— Work to complete —
Copy the data below verbatim, leaving no line out.

(Dataset entries)
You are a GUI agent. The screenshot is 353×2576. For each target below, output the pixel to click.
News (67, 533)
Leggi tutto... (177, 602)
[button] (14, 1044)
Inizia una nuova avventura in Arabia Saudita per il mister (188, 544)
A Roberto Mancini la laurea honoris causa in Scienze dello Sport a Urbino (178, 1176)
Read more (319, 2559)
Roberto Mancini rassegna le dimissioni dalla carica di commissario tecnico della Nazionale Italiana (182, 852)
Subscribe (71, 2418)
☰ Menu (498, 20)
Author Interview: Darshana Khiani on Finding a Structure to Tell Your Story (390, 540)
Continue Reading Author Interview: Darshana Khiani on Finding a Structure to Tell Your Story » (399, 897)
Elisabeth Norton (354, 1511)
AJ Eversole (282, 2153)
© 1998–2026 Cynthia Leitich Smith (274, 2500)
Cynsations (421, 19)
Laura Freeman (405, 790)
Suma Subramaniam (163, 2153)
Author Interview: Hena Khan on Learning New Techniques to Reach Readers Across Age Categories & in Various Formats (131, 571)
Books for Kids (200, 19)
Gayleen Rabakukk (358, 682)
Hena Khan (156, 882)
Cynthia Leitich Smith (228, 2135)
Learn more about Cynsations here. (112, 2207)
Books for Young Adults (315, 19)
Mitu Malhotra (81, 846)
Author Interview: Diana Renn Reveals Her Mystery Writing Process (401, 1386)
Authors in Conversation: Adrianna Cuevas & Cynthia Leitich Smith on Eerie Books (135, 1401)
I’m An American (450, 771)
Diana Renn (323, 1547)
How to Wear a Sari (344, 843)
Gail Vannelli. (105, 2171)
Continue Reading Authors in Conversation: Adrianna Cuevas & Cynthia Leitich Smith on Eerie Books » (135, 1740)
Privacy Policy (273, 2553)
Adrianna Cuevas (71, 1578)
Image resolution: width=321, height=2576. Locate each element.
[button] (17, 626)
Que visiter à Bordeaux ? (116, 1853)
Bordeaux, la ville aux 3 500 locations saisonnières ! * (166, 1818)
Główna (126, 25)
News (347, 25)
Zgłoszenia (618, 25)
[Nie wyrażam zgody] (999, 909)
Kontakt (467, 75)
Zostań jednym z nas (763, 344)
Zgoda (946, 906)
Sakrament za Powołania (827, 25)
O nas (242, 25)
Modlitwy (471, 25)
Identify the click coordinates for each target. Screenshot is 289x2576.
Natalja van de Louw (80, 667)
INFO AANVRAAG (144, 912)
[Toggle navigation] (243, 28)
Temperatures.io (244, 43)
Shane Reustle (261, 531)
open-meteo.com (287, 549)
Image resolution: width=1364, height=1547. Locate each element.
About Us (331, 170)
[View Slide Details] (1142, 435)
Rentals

— Reply to the exercise —
You are a GUI agent. The screenshot is 353×2576. For each target below, output the pixel to click.
News (67, 533)
Leggi tutto... (177, 602)
[button] (14, 1044)
Inizia una nuova avventura in Arabia Saudita per il mister (188, 544)
A Roberto Mancini la laurea honoris causa in Scienze dello Sport a Urbino (178, 1176)
Read more (319, 2559)
Roberto Mancini rassegna le dimissioni dalla carica di commissario tecnico della Nazionale Italiana (182, 852)
Subscribe (71, 2418)
☰ Menu (498, 20)
Author Interview: Darshana Khiani on Finding a Structure to Tell Your Story (390, 540)
Continue Reading Author Interview: Darshana Khiani on Finding a Structure to Tell Your Story » (399, 897)
Elisabeth Norton (354, 1511)
AJ Eversole (282, 2153)
© 1998–2026 Cynthia Leitich Smith (274, 2500)
Cynsations (421, 19)
Laura Freeman (405, 790)
Suma Subramaniam (163, 2153)
Author Interview: Hena Khan on Learning New Techniques to Reach Readers Across Age Categories & in Various Formats (131, 571)
Books for Kids (200, 19)
Gayleen Rabakukk (358, 682)
Hena Khan (156, 882)
Cynthia Leitich Smith (228, 2135)
Learn more about Cynsations here. (112, 2207)
Books for Young Adults (315, 19)
Mitu Malhotra (81, 846)
Author Interview: Diana Renn Reveals Her Mystery Writing Process (401, 1386)
Authors in Conversation: Adrianna Cuevas & Cynthia Leitich Smith on Eerie Books (135, 1401)
I’m An American (450, 771)
Diana Renn (323, 1547)
How to Wear a Sari (344, 843)
Gail Vannelli. (105, 2171)
Continue Reading Authors in Conversation: Adrianna Cuevas & Cynthia Leitich Smith on Eerie Books » (135, 1740)
Privacy Policy (273, 2553)
Adrianna Cuevas (71, 1578)
Image resolution: width=321, height=2576. Locate each element.
[button] (17, 626)
Que visiter à Bordeaux ? (116, 1853)
Bordeaux, la ville aux 3 500 locations saisonnières ! * (166, 1818)
Główna (126, 25)
News (347, 25)
Zgłoszenia (618, 25)
[Nie wyrażam zgody] (999, 909)
Kontakt (467, 75)
Zostań jednym z nas (763, 344)
Zgoda (946, 906)
Sakrament za Powołania (827, 25)
O nas (242, 25)
Modlitwy (471, 25)
Identify the click coordinates for each target. Screenshot is 289x2576.
Natalja van de Louw (80, 667)
INFO AANVRAAG (144, 912)
[Toggle navigation] (243, 28)
Temperatures.io (244, 43)
Shane Reustle (261, 531)
open-meteo.com (287, 549)
Image resolution: width=1364, height=1547. Locate each element.
About Us (331, 170)
[View Slide Details] (1142, 435)
Rentals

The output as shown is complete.